Is it necessary to rinse fruits and veggies? 

Photo by Any Lane from Pexels.

It typically takes a long process before fruits and vegetables reach the grocery store shelves.

Crops are at a high risk of being exposed to dirt and bacteria when transferred from farms to markets and displayed publicly for sale.

As a result, consumers have made it a habit to wash fruits and vegetables before eating or preparing them to avoid consuming contaminated goods.

Dirt and germs, however, are not the only culprits. Fruits and vegetables may also contain tiny insects that are not usually noticed by shoppers. 

Several videos on the internet show strawberries carrying little fruit flies (known as spotted wing drosophila) that appear after fruits are soaked in saltwater.

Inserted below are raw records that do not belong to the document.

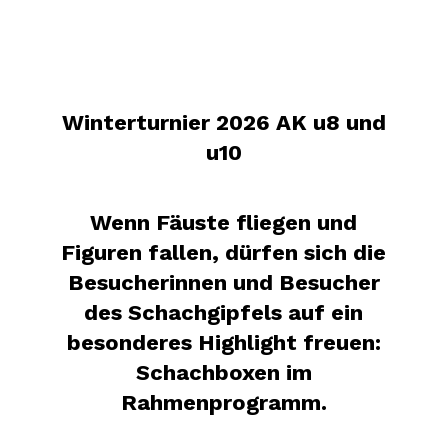
Winterturnier 2026 AK u8 und
u10
Wenn Fäuste fliegen und
Figuren fallen, dürfen sich die
Besucherinnen und Besucher
des Schachgipfels auf ein
besonderes Highlight freuen:
Schachboxen im
Rahmenprogramm.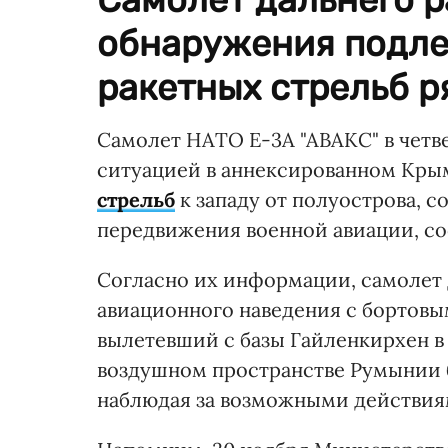
обнаружения подле
ракетных стрельб р
Самолет НАТО Е-3А "АВАКС" в четве
ситуацией в аннексированном Кры
стрельб
к западу от полуострова, 
передвижения военной авиации, со
Согласно их информации, самолет
авиационного наведения с бортов
вылетевший с базы Гайленкирхен в 
воздушном пространстве Румынии б
наблюдая за возможными действия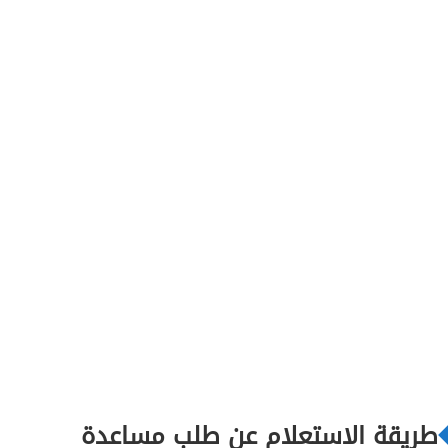
طريقة الاستعلام عن طلب مساعدة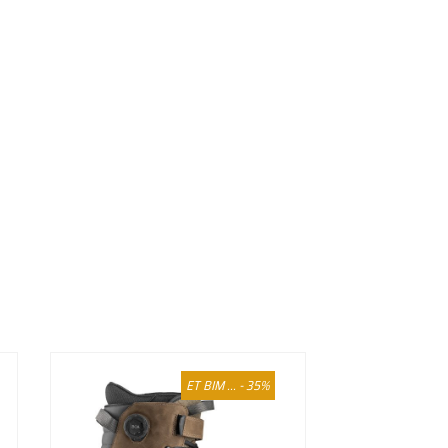
ET BIM ... - 35%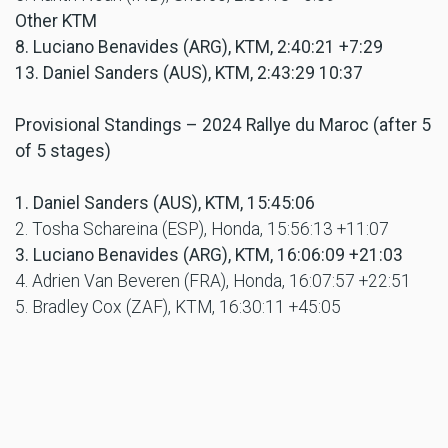
Other KTM
8. Luciano Benavides (ARG), KTM, 2:40:21 +7:29
13. Daniel Sanders (AUS), KTM, 2:43:29 10:37
Provisional Standings – 2024 Rallye du Maroc (after 5
of 5 stages)
1. Daniel Sanders (AUS), KTM, 15:45:06
2. Tosha Schareina (ESP), Honda, 15:56:13 +11:07
3. Luciano Benavides (ARG), KTM, 16:06:09 +21:03
4. Adrien Van Beveren (FRA), Honda, 16:07:57 +22:51
5. Bradley Cox (ZAF), KTM, 16:30:11 +45:05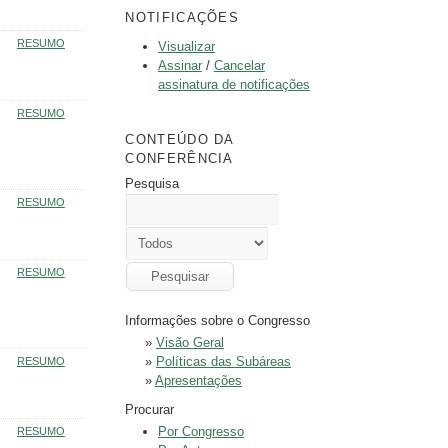
NOTIFICAÇÕES
RESUMO
Visualizar
Assinar
/
Cancelar
assinatura de notificações
RESUMO
CONTEÚDO DA
CONFERÊNCIA
Pesquisa
RESUMO
RESUMO
Informações sobre o Congresso
»
Visão Geral
»
Políticas das Subáreas
RESUMO
»
Apresentações
Procurar
Por Congresso
RESUMO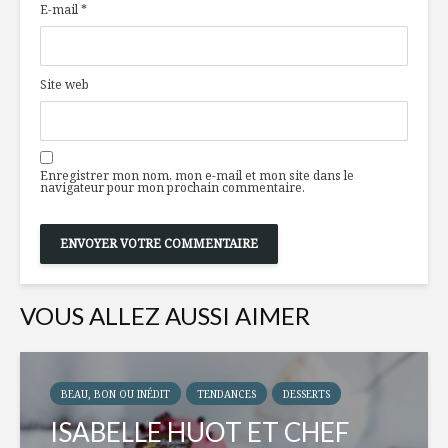
E-mail
*
Site web
Enregistrer mon nom, mon e-mail et mon site dans le
navigateur pour mon prochain commentaire.
VOUS ALLEZ AUSSI AIMER
BEAU, BON OU INÉDIT
TENDANCES
DESSERTS
ISABELLE HUOT ET CHEF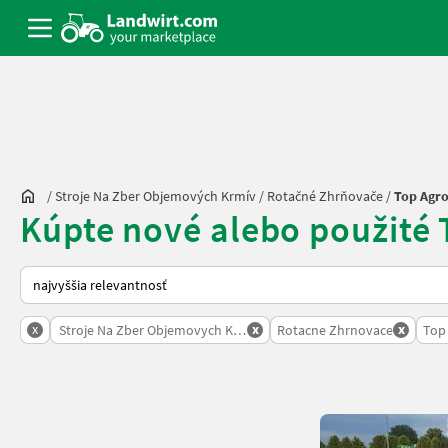
/
Stroje Na Zber Objemových Krmív
/
Rotačné Zhrňovače
/
Top Agr
Kúpte nové alebo použité
Takto sa vykonáva triedenie na Landwirt.com
x
x
x
Stroje Na Zber Objemovych Krmiv
Rotacne Zhrnovace
Top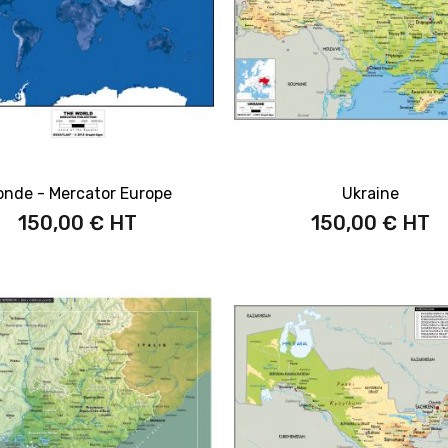
nde - Mercator Europe
Ukraine
150,00 €
150,00 €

Although these insects may be disgusting to look at or even think about, experts believe they are not a cause for alarm. There has been no evidence that insects are dangerous to people.

Scientists say that there will always be some amount of microorganisms that make it past the rinse process, and no amount of washing will be able to get rid of them all.

Although washing fruits and vegetables under running water greatly reduces levels of harmful bacteria on their surface, further precautions can be taken to minimize the risk of bacterial contamination. 

There’s no need to use anything other than water when cleaning fruits and vegetables. Health officials also do not recommend the use of any cleaning products.

Cooking is another method for killing pathogens found in raw vegetables or fruits. 

Francisco Diez, director of the Center for Food Safety and a professor at the University of Georgia, said that the majority of the fruits and veggies are safe for consumption. 

This food safety concern is important, but aside from making sure that we wash our produce, we must not forget to consume an adequate amount of it also to fully harness their health benefits.